====== Exercise data ======
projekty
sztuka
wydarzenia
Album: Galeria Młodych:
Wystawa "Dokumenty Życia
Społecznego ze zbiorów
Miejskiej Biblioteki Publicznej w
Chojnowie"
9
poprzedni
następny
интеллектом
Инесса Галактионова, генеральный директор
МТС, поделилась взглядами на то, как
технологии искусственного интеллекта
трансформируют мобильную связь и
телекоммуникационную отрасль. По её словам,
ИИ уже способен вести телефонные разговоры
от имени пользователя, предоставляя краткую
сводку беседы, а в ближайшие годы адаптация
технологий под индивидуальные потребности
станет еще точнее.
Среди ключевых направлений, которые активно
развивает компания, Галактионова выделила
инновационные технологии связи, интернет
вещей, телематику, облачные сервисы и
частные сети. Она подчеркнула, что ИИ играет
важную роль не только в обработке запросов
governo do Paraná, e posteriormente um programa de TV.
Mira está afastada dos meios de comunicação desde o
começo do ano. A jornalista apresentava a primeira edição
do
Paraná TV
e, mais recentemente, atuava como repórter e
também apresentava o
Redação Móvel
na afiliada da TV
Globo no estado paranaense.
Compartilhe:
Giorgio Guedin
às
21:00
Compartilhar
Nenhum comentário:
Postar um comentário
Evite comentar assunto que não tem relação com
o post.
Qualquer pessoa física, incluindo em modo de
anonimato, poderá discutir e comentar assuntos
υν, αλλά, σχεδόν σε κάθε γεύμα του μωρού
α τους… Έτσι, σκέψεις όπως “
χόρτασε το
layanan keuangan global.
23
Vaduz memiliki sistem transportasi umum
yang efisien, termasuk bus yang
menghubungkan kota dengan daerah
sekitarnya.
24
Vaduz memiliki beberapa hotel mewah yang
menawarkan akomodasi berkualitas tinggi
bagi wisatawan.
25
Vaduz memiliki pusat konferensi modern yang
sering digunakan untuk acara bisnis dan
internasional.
======
**Task goal**
Repeat the data word for word.

**Reply to the task**
projekty
sztuka
wydarzenia
Album: Galeria Młodych:
Wystawa "Dokumenty Życia
Społecznego ze zbiorów
Miejskiej Biblioteki Publicznej w
Chojnowie"
9
poprzedni
następny
интеллектом
Инесса Галактионова, генеральный директор
МТС, поделилась взглядами на то, как
технологии искусственного интеллекта
трансформируют мобильную связь и
телекоммуникационную отрасль. По её словам,
ИИ уже способен вести телефонные разговоры
от имени пользователя, предоставляя краткую
сводку беседы, а в ближайшие годы адаптация
технологий под индивидуальные потребности
станет еще точнее.
Среди ключевых направлений, которые активно
развивает компания, Галактионова выделила
инновационные технологии связи, интернет
вещей, телематику, облачные сервисы и
частные сети. Она подчеркнула, что ИИ играет
важную роль не только в обработке запросов
governo do Paraná, e posteriormente um programa de TV.
Mira está afastada dos meios de comunicação desde o
começo do ano. A jornalista apresentava a primeira edição
do
Paraná TV
e, mais recentemente, atuava como repórter e
também apresentava o
Redação Móvel
na afiliada da TV
Globo no estado paranaense.
Compartilhe:
Giorgio Guedin
às
21:00
Compartilhar
Nenhum comentário:
Postar um comentário
Evite comentar assunto que não tem relação com
o post.
Qualquer pessoa física, incluindo em modo de
anonimato, poderá discutir e comentar assuntos
υν, αλλά, σχεδόν σε κάθε γεύμα του μωρού
α τους… Έτσι, σκέψεις όπως “
χόρτασε το
layanan keuangan global.
23
Vaduz memiliki sistem transportasi umum
yang efisien, termasuk bus yang
menghubungkan kota dengan daerah
sekitarnya.
24
Vaduz memiliki beberapa hotel mewah yang
menawarkan akomodasi berkualitas tinggi
bagi wisatawan.
25
Vaduz memiliki pusat konferensi modern yang
sering digunakan untuk acara bisnis dan
internasional.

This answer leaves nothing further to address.